Le travail de détotalisation du sens dans Histoire(s) du Cinéma se caractérise également par des procédures de mise en abyme de la représentation, ainsi que par une plasticité extrême des modalités d’apparition des éléments en présence. La dynamique intermédiale engage un travail de remédiation, c’est-à-dire des opérations multiples de décadrage ou de recadrage visuels, textuels et sonores, des opérations précises de mise en relation entre différentes voix médiales. En découvrant la matérialité comme la plasticité des signes, le cinéma des Histoire(s) révèle des potentialités du dire non encore explorées.
A titre d’exemple, Godard brise toute opération de synthèse du sens en subvertissant la linéarité du balayage traditionnel de l’œil propre à la lecture. Godard fait également exploser toutes les règles de composition graphique (la règle d’or, la règle des tiers, le principe de lisibilité optimale) : les mots sont ou fragmentés, ou inachevés, ou enchevêtrés (« la vie continu… » ; « une vague nouvell ») ; ils débordent parfois le cadre de l’écran, comme si Godard mimait par là l’excès qui les habite (le sens ne peut que déborder du cadre ou de la prison discursive qui les enceint) ; leur lisibilité s’estompe parfois au point de rendre la lecture difficile, voire impossible ; l’interlignage s’effondre et les mots se chevauchant forment un entrelacs de signes relativement hermétiques. Le texte est en quelque sorte poussé à la limite du non-sens, il ne dit plus rien ou ne communique plus un sens unique. Le dire se fait désormais voir, il s’incline dans l’image.
Plus généralement, Godard fait de « l’écran » une surface plastique malléable, une « batterie de signifiants que l’on peut décomposer, maltraiter, démantibuler » et où tous « les pouvoirs du montage y sont démontrés »23. Il utilise en effet toutes les ressources du montage pour déranger l’ordre, l’harmonie de l’image consensuelle, et faire travailler le sens (l’affect et la signification) : effets d’ouverture et de fermeture à l’iris, volets mouvants, clignotement d’images mimant l’obturateur photographique, procédés de surimpression, de fragmentation, de fusion en transparence, « trouage » de l’image par une autre qui apparaît au centre et l’engloutit, procédés de fondu enchaîné entre images ; donc des opérations de passages, de flash, de clignotements et de croisements en tout sens. Jacques Aumont parle d’une poétique de « battement d’images » telle une fulguration énergétique qui rappelle l’esthétique du choc de Benjamin, interdisant toute contemplation, et nous contraignant à un mode d’attention aiguisé. Cette poétique de « battement d’images » vise ainsi à construire un espace ouvert et détotalisé, où les sens sont sans cesse stimulés, où le sens est constamment renégocié.

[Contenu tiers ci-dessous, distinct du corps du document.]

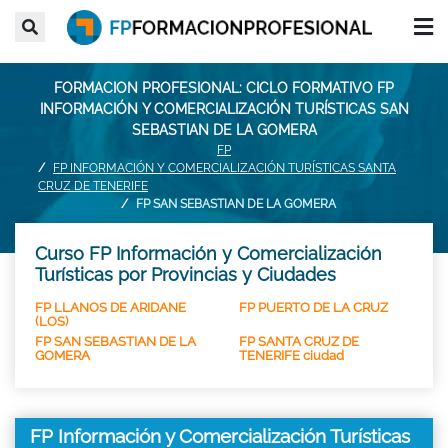
FORMACION PROFESIONAL: CICLO FORMATIVO FP
INFORMACIÓN Y COMERCIALIZACIÓN TURÍSTICAS SAN
SEBASTIAN DE LA GOMERA
FP
FP INFORMACIÓN Y COMERCIALIZACIÓN TURÍSTICAS SANTA
CRUZ DE TENERIFE
FP SAN SEBASTIAN DE LA GOMERA
Curso FP Información y Comercialización
Turísticas por Provincias y Ciudades
FP LLANOS DE ARIDANE
FP PUERTO DE LA CRUZ
(LOS)
FP SAN SEBASTIAN DE LA
FP SANTA CRUZ DE
GOMERA
TENERIFE ciudad
FP Información y Comercialización Turísticas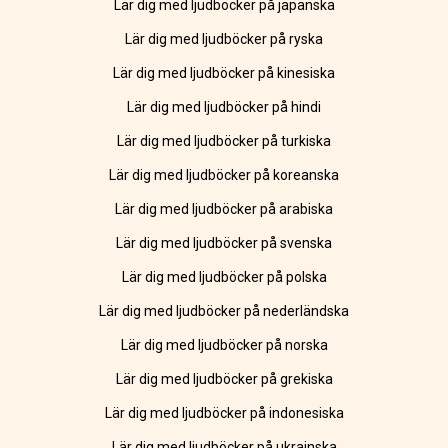
Lär dig med ljudböcker på japanska
Lär dig med ljudböcker på ryska
Lär dig med ljudböcker på kinesiska
Lär dig med ljudböcker på hindi
Lär dig med ljudböcker på turkiska
Lär dig med ljudböcker på koreanska
Lär dig med ljudböcker på arabiska
Lär dig med ljudböcker på svenska
Lär dig med ljudböcker på polska
Lär dig med ljudböcker på nederländska
Lär dig med ljudböcker på norska
Lär dig med ljudböcker på grekiska
Lär dig med ljudböcker på indonesiska
Lär dig med ljudböcker på ukrainska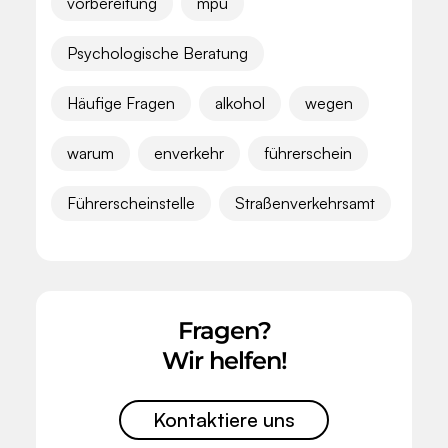
vorbereitung
mpu
Psychologische Beratung
Häufige Fragen
alkohol
wegen
warum
enverkehr
führerschein
Führerscheinstelle
Straßenverkehrsamt
Fragen?
Wir helfen!
Kontaktiere uns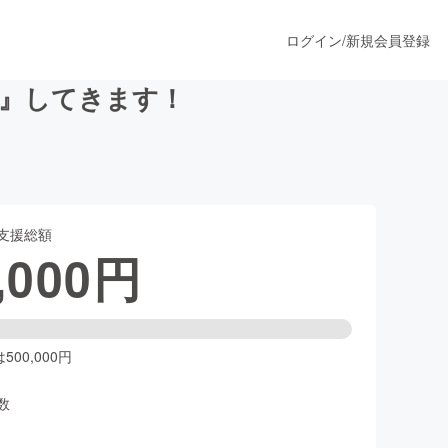
ログイン
/
新規会員登録
信』してきます！
うすぐ公開されます
支援総額
プロダクト
,000
円
ファッション
スポーツ
00,000円
数
ア
ソーシャルグッド
人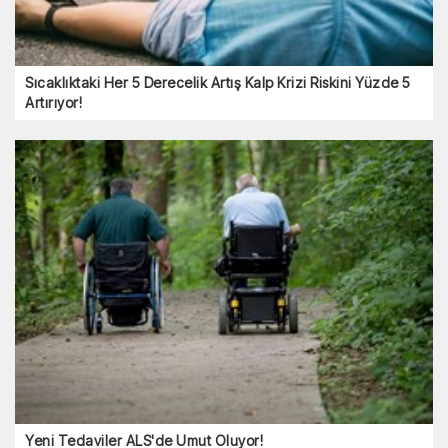
Sıcaklıktaki Her 5 Derecelik Artış Kalp Krizi Riskini Yüzde 5
Artırıyor!
Yeni Tedaviler ALS'de Umut Oluyor!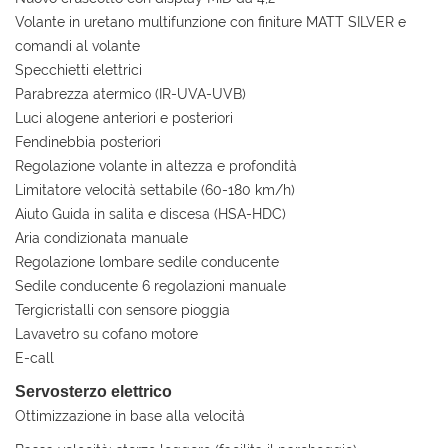
Volante in uretano multifunzione con finiture MATT SILVER e
comandi al volante
Specchietti elettrici
Parabrezza atermico (IR-UVA-UVB)
Luci alogene anteriori e posteriori
Fendinebbia posteriori
Regolazione volante in altezza e profondità
Limitatore velocità settabile (60-180 km/h)
Aiuto Guida in salita e discesa (HSA-HDC)
Aria condizionata manuale
Regolazione lombare sedile conducente
Sedile conducente 6 regolazioni manuale
Tergicristalli con sensore pioggia
Lavavetro su cofano motore
E-call
Servosterzo elettrico
Ottimizzazione in base alla velocità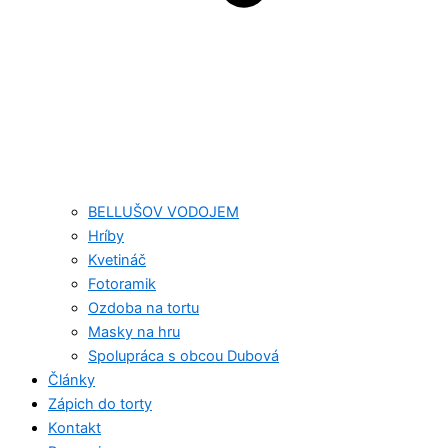
BELLUŠOV VODOJEM
Hríby
Kvetináč
Fotoramik
Ozdoba na tortu
Masky na hru
Spolupráca s obcou Dubová
Články
Zápich do torty
Kontakt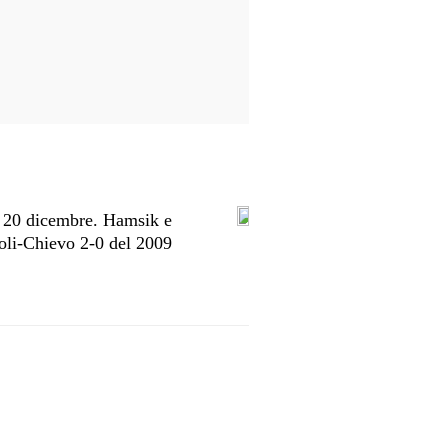
– 20 dicembre. Hamsik e
oli-Chievo 2-0 del 2009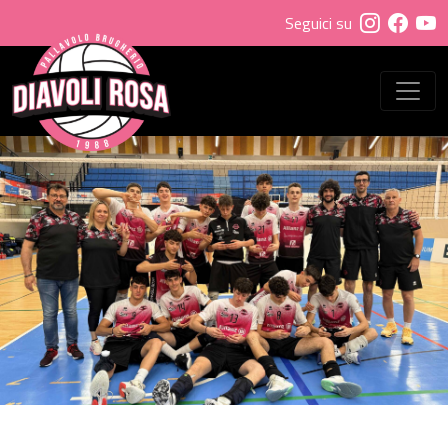
Seguici su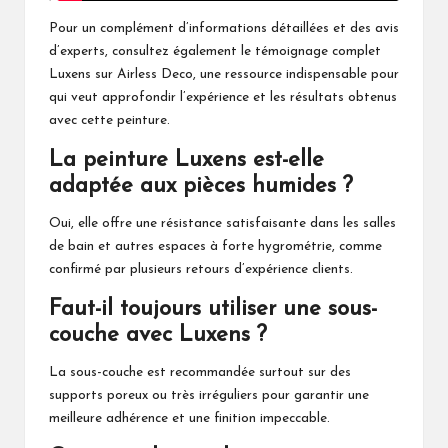
Pour un complément d’informations détaillées et des avis
d’experts, consultez également le témoignage complet
Luxens sur Airless Deco
, une ressource indispensable pour
qui veut approfondir l’expérience et les résultats obtenus
avec cette peinture.
La peinture Luxens est-elle
adaptée aux pièces humides ?
Oui, elle offre une résistance satisfaisante dans les salles
de bain et autres espaces à forte hygrométrie, comme
confirmé par plusieurs retours d’expérience clients.
Faut-il toujours utiliser une sous-
couche avec Luxens ?
La sous-couche est recommandée surtout sur des
supports poreux ou très irréguliers pour garantir une
meilleure adhérence et une finition impeccable.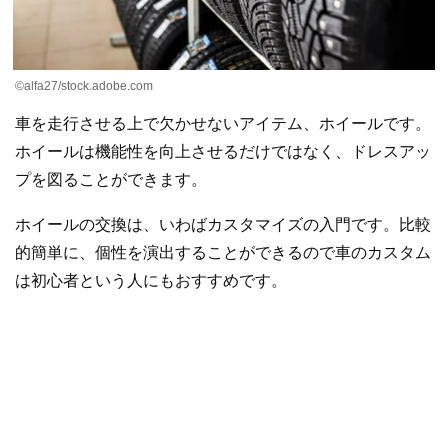
©alfa27/stock.adobe.com
車を走行させる上で欠かせないアイテム、ホイールです。
ホイールは機能性を向上させるだけではなく、ドレスアッ
プを図ることができます。
ホイールの交換は、いわばカスタマイズの入門です。比較
的簡単に、個性を演出することができるので車のカスタム
は初心者という人にもおすすめです。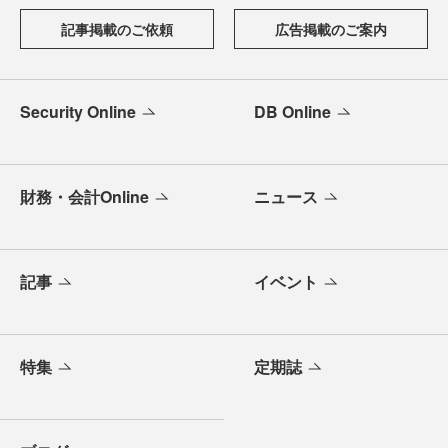
記事掲載のご依頼
広告掲載のご案内
Security Online
DB Online
財務・会計Online
ニュース
記事
イベント
特集
定期誌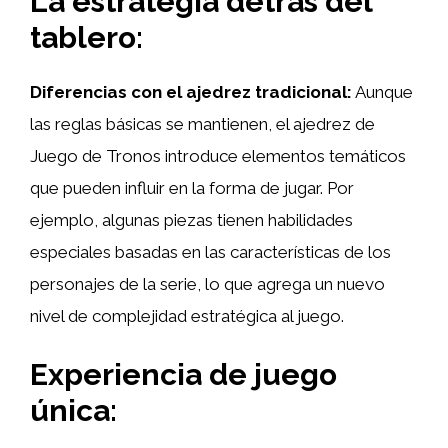
La estrategia detrás del
tablero:
Diferencias con el ajedrez tradicional:
Aunque
las reglas básicas se mantienen, el ajedrez de
Juego de Tronos introduce elementos temáticos
que pueden influir en la forma de jugar. Por
ejemplo, algunas piezas tienen habilidades
especiales basadas en las características de los
personajes de la serie, lo que agrega un nuevo
nivel de complejidad estratégica al juego.
Experiencia de juego
única: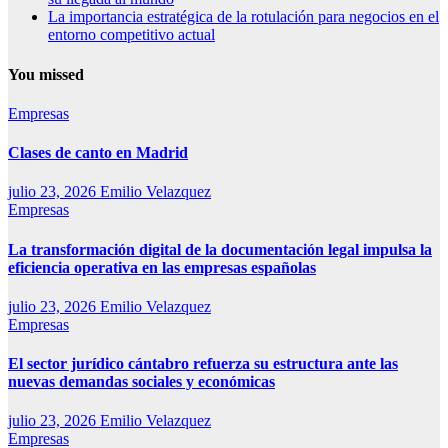
La importancia estratégica de la rotulación para negocios en el
entorno competitivo actual
You missed
Empresas
Clases de canto en Madrid
julio 23, 2026
Emilio Velazquez
Empresas
La transformación digital de la documentación legal impulsa la
eficiencia operativa en las empresas españolas
julio 23, 2026
Emilio Velazquez
Empresas
El sector jurídico cántabro refuerza su estructura ante las
nuevas demandas sociales y económicas
julio 23, 2026
Emilio Velazquez
Empresas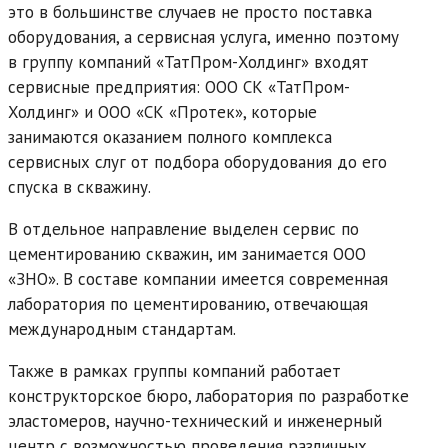
это в большинстве случаев не просто поставка
оборудования, а сервисная услуга, именно поэтому
в группу компаний «ТатПром-Холдинг» входят
сервисные предприятия: ООО СК «ТатПром-
Холдинг» и ООО «СК «Протек», которые
занимаются оказанием полного комплекса
сервисных слуг от подбора оборудования до его
спуска в скважину.
В отдельное направление выделен сервис по
цементированию скважин, им занимается ООО
«ЗНО». В составе компании имеется современная
лаборатория по цементированию, отвечающая
международным стандартам.
Также в рамках группы компаний работает
конструкторское бюро, лаборатория по разработке
эластомеров, научно-технический и инженерный
центр с возможностью проведения различных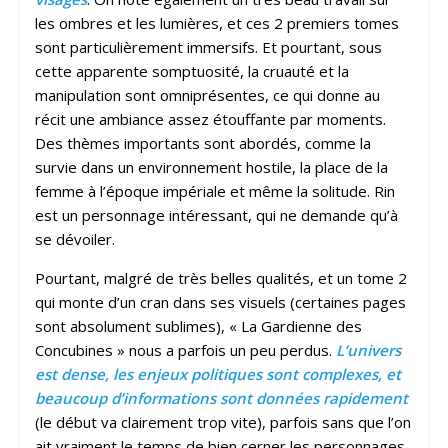
les ombres et les lumières, et ces 2 premiers tomes
sont particulièrement immersifs. Et pourtant, sous
cette apparente somptuosité, la cruauté et la
manipulation sont omniprésentes, ce qui donne au
récit une ambiance assez étouffante par moments.
Des thèmes importants sont abordés, comme la
survie dans un environnement hostile, la place de la
femme à l’époque impériale et même la solitude. Rin
est un personnage intéressant, qui ne demande qu’à
se dévoiler.
Pourtant, malgré de très belles qualités, et un tome 2
qui monte d’un cran dans ses visuels (certaines pages
sont absolument sublimes), « La Gardienne des
Concubines » nous a parfois un peu perdus.
L’univers
est dense, les enjeux politiques sont complexes, et
beaucoup d’informations sont données rapidement
(le début va clairement trop vite), parfois sans que l’on
ait vraiment le temps de bien cerner les personnages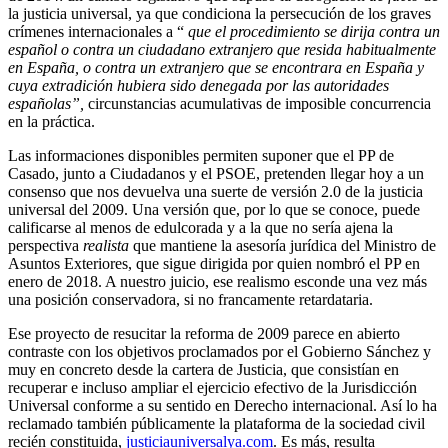
la justicia universal, ya que condiciona la persecución de los graves
crímenes internacionales a “
que el procedimiento se dirija contra un
español o contra un ciudadano extranjero que resida habitualmente
en España, o contra un extranjero que se encontrara en España y
cuya extradición hubiera sido denegada por las autoridades
españolas”,
circunstancias acumulativas de imposible concurrencia
en la práctica.
Las informaciones disponibles permiten suponer que el PP de
Casado, junto a Ciudadanos y el PSOE, pretenden llegar hoy a un
consenso que nos devuelva una suerte de versión 2.0 de la justicia
universal del 2009. Una versión que, por lo que se conoce, puede
calificarse al menos de edulcorada y a la que no sería ajena la
perspectiva
realista
que mantiene la asesoría jurídica del Ministro de
Asuntos Exteriores, que sigue dirigida por quien nombró el PP en
enero de 2018. A nuestro juicio, ese realismo esconde una vez más
una posición conservadora, si no francamente retardataria.
Ese proyecto de resucitar la reforma de 2009 parece en abierto
contraste con los objetivos proclamados por el Gobierno Sánchez y
muy en concreto desde la cartera de Justicia, que consistían en
recuperar e incluso ampliar el ejercicio efectivo de la Jurisdicción
Universal conforme a su sentido en Derecho internacional. Así lo ha
reclamado también públicamente la plataforma de la sociedad civil
recién constituida,
justiciauniversalya.com
. Es más, resulta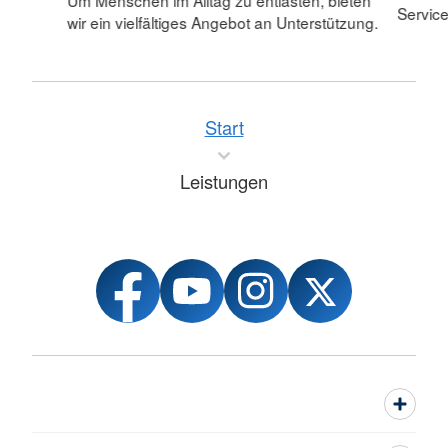
Um Menschen im Alltag zu entlasten, bieten
Servic
wir ein vielfältiges Angebot an Unterstützung.
Start
Leistungen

Par ailleurs, l’édifice d’Histoire(s) du cinéma ressemble à un collage monumental de citations (visuelles, textuelles, sonores) et cette logique citationnelle structurant le discours filmique s’inscrit à nouveau dans une perspective d’émancipation du sens. Interviewé par Alain Bergala, Godard explique la différence entre ce qu’il appelle « l’extrait » et « la citation ». Tandis que « l’extrait » est un bloc de texte immuable, un espace clos saturé de sa propre signification, « la citation » est, par contraste, une extraction libre, un mouvement d’abstraction et de renaissance. Pour Godard, « Dans la citation, il y a création »24, car la citation est réinjectée dans de nouveaux circuits de signifiance : elle renégocie son sens dans l’altérité de son contexte de réémergence. Si l’extrait, placé sous l’autorité d’une loi auctoriale, demeure un vestige du passé qui inhibe toute pensée à venir, la citation, au contraire, déracinée, excavée, puis « remontée », « enracinée » de nouveau et fasciculée à l’extrême, devient une image-relation, une image-mutation, une image en devenir. Ainsi déliés de leur origine, les énoncés entrent en tension, en contradiction souvent, dans un espace polémique. De même, les photogrammes extraits de leur propre séquence ou série actantielle puis travaillés intermédialement, se déploient en « rhizomes » et ne peuvent converger en une « histoire seule » (titre du deuxième épisode 1B). La citation, dont le sens est global, flotte dans un espace flou, oscillant pour ainsi dire entre mention et usage, à la fois référence externe et énoncé qui vaut pour lui-même, quoique toujours re-couplé à d’autres formes d’expression.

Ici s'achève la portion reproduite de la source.